Gadis itu menutup buku studio dan melangkah keluar bus saat kendaraan yang ia tumpangi itu berhenti. Dia keluar pelan, kakinya menapak di trotoar, matanya menyapu sekilas, menyaksikan banyak mobil lalu-lalang, motor berdesakan, dan suara klakson bersahutan seperti orkestra kacau.

"Seharusnya halte bus itu di depan gerbang sekolah," gumam Mireya memprotes.

Bus yang ia tumpangi untuk berangkat sekolah harus terhenti di pemberhentian bus yang berjarak sekitar 600 meter dari gerbang sekolahnya. Bus tidak bisa sembarangan berhenti di depan gerbang sekolahnya karena bisa menyebabkan jalanan macet yang tak berkesudahan.

"Yah anggap saja olahraga pagi," katanya menyemangati diri sendiri.

Di tengah hiruk pikuk jalanan, Mireya sibuk memasukkan buku studio kecil ukuran A3 ke dalam tasnya. Fokusnya penuh di resleting tasnya, sama sekali tidak sadar kalau kakinya sudah menginjak aspal jalanan.

"Kreeeetttt!" suara rem motor melengking tepat di sebelahnya.

Mireya baru sadar ketika sebuah tangan hangat meraih lengannya dan menariknya menjauh. Tubuhnya hampir menabrak dada seseorang-tegak, kokoh, dengan aroma sabun yang samar.

"Lo nggak apa-apa?" suara cowok itu terdengar dalam, tapi bukan marah. Lebih seperti memastikan.

Mireya mendongak, matanya langsung terkunci pada tatapan teduh sepasang mata gelap. Wajah cowok itu terlalu bersih, seragamnya rapi nyaris sempurna, dan rambut hitam pekatnya berkilau terkena cahaya matahari pagi.

"G-gue," Mireya tercekat, masih syok.

Cowok itu melepaskan lengannya perlahan, memastikan dia berdiri stabil.

"Lo harus hati-hati. Nyebrang jangan sambil bengong. Motor bisa gila kalau udah ngebut."

Nada bicaranya tenang, seperti kakak yang menasihati seorang adik yang ceroboh. Ada senyum tipis di sudut bibirnya-samar, tapi cukup untuk bikin Mireya merasa aman.

"Maaf," balas Mireya dengan nada lirih.

"Ya udah. Lain kali jangan diulangi ya," balas cowok itu singkat, lalu menepuk pelan bahunya sebelum melangkah pergi.

Mireya masih terpaku di tempat. Jantungnya berdetak kencang, bukan karena hampir tertabrak, melainkan karena, tatapan hangat itu.

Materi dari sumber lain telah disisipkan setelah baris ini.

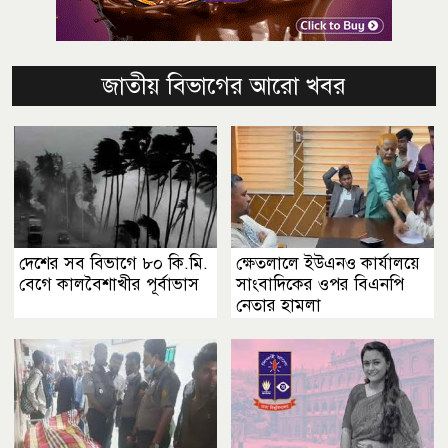
জাতীয় বিভাগের আরো খবর
দেশের সব বিভাগে ৮০ কি.মি.
ক্ষেতলালে ইউএনও কার্যালয়ে
বেগে কালবৈশাখীর পূর্বাভাস
সাংবাদিকের ওপর বিএনপি
নেতার হামলা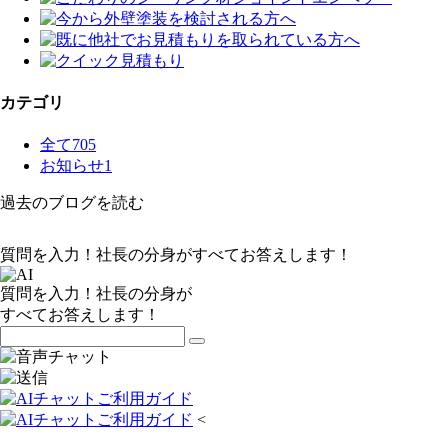
カテゴリ
全て
705
お知らせ
1
過去のブログを読む
質問を入力！社長の分身がすべてお答えします！
質問を入力！社長の分身が
すべてお答えします！
<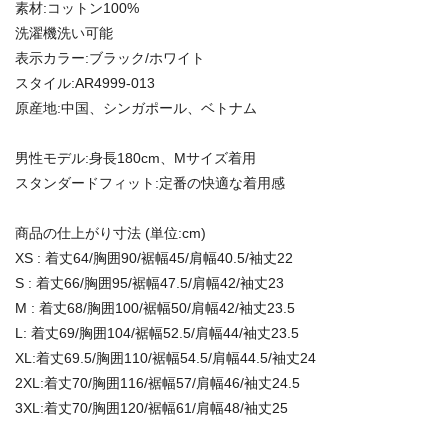
素材:コットン100%
洗濯機洗い可能
表示カラー:ブラック/ホワイト
スタイル:AR4999-013
原産地:中国、シンガポール、ベトナム
男性モデル:身長180cm、Mサイズ着用
スタンダードフィット:定番の快適な着用感
商品の仕上がり寸法 (単位:cm)
XS : 着丈64/胸囲90/裾幅45/肩幅40.5/袖丈22
S : 着丈66/胸囲95/裾幅47.5/肩幅42/袖丈23
M : 着丈68/胸囲100/裾幅50/肩幅42/袖丈23.5
L: 着丈69/胸囲104/裾幅52.5/肩幅44/袖丈23.5
XL:着丈69.5/胸囲110/裾幅54.5/肩幅44.5/袖丈24
2XL:着丈70/胸囲116/裾幅57/肩幅46/袖丈24.5
3XL:着丈70/胸囲120/裾幅61/肩幅48/袖丈25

Seolah-olah dia baru saja diselamatkan malaikat berseragam SMA.

Sejak kapan SMA Grahanusa punya orang setampan dan sebaik hati dia? batin Mireya.

***

Sejak pagi, pikiran Mireya masih melayang pada sosok pria yang menolongnya. Biasanya, perhatian Mireya memang mudah teralihkan. Entah perkara sepatu baru temannya, lagu viral di TikTok, atau bahkan kucing liar yang tidur di depan gerbang sekolah. Mireya memang gampang kagum pada hal-hal kecil, dan sering kali perasaan itu hilang secepat munculnya.

Tapi kali ini berbeda. Tatapan teduh cowok itu masih terpatri di kepalanya. Setiap kedipan mata, seolah sosok itu masih ada, menariknya menjauh dari bahaya.

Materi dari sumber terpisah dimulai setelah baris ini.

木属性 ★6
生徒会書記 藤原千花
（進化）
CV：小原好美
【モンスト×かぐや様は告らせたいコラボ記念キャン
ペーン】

Di kantin, sahabatnya Alira duduk di depannya dengan mata berbinar.

"Reyaaa! Tau nggak? Ada gosip panas!"

Mireya mengerutkan alis. "Gosip Golden Brain lagi? Biasa aja, lah."

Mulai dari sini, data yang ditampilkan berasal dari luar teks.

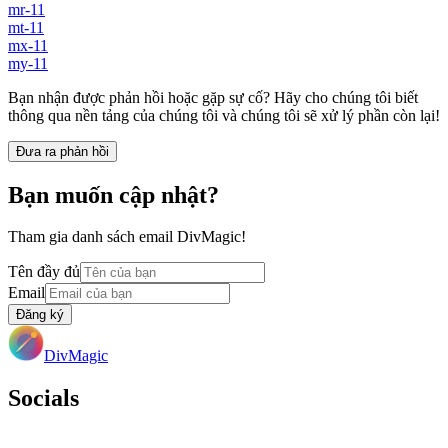
mr-11
mt-11
mx-11
my-11
Bạn nhận được phản hồi hoặc gặp sự cố? Hãy cho chúng tôi biết
thông qua nền tảng của chúng tôi và chúng tôi sẽ xử lý phần còn lại!
Đưa ra phản hồi
Bạn muốn cập nhật?
Tham gia danh sách email DivMagic!
Tên đầy đủ
Email
Đăng ký
DivMagic
Socials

Mireya sudah sangat hafal gelagat Alira yang selalu menghujaninya dengan berita terbaru dari para Golden Brain. Julukan Golden Brain diberikan oleh admin broadcast sekolah di awal semester kemarin, itu adalah julukan untuk mereka yang tidak hanya jenius tapi juga kaya raya dan kemudian disatukan dalam satu kelas di kelas A. Anak gubernur, donatur, mentri dan pejabat lainnya memenuhi kelas itu.